DataStage environments
DataStage offers six PX environments that you can use to run your jobs. A Default DataStage PX S runtime environment is started when you run a data flow as a job. However, before you run the flow as a job, you can update the environment to any of the six environments that are available.
All runtimes consume capacity unit hours (CUHs) that are tracked. Only the time it takes to run jobs is tracked.
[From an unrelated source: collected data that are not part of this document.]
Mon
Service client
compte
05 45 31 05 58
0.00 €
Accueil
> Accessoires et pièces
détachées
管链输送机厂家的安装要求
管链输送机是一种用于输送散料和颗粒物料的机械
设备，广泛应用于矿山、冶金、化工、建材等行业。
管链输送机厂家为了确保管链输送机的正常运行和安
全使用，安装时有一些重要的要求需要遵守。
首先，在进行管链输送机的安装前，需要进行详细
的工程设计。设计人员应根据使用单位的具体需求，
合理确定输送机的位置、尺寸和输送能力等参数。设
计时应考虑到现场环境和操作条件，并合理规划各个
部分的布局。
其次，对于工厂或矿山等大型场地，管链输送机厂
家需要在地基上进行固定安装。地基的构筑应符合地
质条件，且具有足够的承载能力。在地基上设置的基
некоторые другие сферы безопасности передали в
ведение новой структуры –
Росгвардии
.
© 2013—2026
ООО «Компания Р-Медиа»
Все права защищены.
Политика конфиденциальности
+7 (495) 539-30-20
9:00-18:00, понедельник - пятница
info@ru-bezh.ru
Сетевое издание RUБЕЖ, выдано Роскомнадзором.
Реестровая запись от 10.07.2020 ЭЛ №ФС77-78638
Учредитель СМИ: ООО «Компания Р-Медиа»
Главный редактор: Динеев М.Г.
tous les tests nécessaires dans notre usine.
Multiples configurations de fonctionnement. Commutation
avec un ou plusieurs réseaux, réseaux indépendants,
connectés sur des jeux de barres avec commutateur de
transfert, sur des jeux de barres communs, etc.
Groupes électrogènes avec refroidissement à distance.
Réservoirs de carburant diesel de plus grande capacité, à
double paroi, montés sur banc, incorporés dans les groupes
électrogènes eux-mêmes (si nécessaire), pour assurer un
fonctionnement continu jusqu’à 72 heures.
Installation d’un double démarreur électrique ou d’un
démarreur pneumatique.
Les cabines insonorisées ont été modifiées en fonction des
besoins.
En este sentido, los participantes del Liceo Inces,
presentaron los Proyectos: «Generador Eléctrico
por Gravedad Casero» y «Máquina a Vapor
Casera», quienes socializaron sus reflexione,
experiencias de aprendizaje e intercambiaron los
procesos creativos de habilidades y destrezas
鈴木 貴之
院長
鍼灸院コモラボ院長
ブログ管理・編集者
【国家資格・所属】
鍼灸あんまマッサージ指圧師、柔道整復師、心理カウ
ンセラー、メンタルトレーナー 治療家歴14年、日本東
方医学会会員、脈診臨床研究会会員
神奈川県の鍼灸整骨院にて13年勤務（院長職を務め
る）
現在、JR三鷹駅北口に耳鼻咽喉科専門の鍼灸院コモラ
Creating, configuring, and updating flows on the canvas does not use any CUHs.
Transforming data
When you run a job to extract, transform, or load data in DataStage, a Default DataStage XS runtime is started automatically and is listed as an active runtime on the Environments page of your project.
Running a flow
You can create a job in which to run your DataStage flow:
- Directly on the DataStage canvas by clicking the run icon from the DataStage toolbar
- From your project’s DataStage flows page by selecting the DataStage flow and clicking the Action menu and selecting Create job.
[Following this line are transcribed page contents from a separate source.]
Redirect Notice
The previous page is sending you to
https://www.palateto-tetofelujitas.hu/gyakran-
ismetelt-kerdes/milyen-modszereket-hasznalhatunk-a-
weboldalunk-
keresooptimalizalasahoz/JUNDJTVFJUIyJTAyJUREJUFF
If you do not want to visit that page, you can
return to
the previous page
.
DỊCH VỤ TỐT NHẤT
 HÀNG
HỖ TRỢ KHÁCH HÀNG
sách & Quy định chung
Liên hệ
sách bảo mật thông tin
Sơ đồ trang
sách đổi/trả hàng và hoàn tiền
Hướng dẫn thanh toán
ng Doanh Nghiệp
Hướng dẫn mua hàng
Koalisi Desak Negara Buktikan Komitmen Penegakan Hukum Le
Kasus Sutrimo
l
Environment options in jobs
When you create a job in which to run a DataStage flow, you can select one the following preset environments:
| Name | Hardware configuration |
|---|---|
Default DataStage PX S |
1 Conductor: 1vCPU and 4 GB RAM; X |
Default DataStage PX M |
1 Conductor: 2 vCPU and 8 GB RAM; X |
Default DataStage PX L |
1 Conductor: 4 vCPU and 16 GB RAM; X |
Default DataStage PX (MPP) S |
1 Conductor: 1 vCPU and 4 GB RAM; 2 computes: 4 vCPU and 16 GB RAM |
Default DataStage PX (MPP) M |
1 Conductor: 1 vCPU and 4 GB RAM; 4 computes: 4 vCPU and 16 GB RAM |
Default DataStage PX (MPP) L |
1 Conductor: 1 vCPU and 4 GB RAM; 8 computes: 4 vCPU and 16 GB RAM |
The Default DataStage PX S runtime is used when you run a job to extract, transform, and load data in DataStage, unless you select a different environment.
Select the Default DataStage PX S runtime and other environments that have less compute nodes, CPU, and RAM if you run jobs that operate on small data sets. For jobs that include large data sets or many stages, select plans with more CPU and memory so jobs run faster.
To update the environment that you want to use:
- On the flow canvas, select the run settings icon and select the environment that you want to use.
- Select a job, edit the job configuration, and on the run settings tab, change the environment.
Runtime logs for jobs
To view the accumulated logs for a DataStage job:
- From the project’s Jobs page, click the job that ran the DataStage flow for which you want to see logs.
- Click the job run. You can view the job log, copy the log to clipboard, or download the log.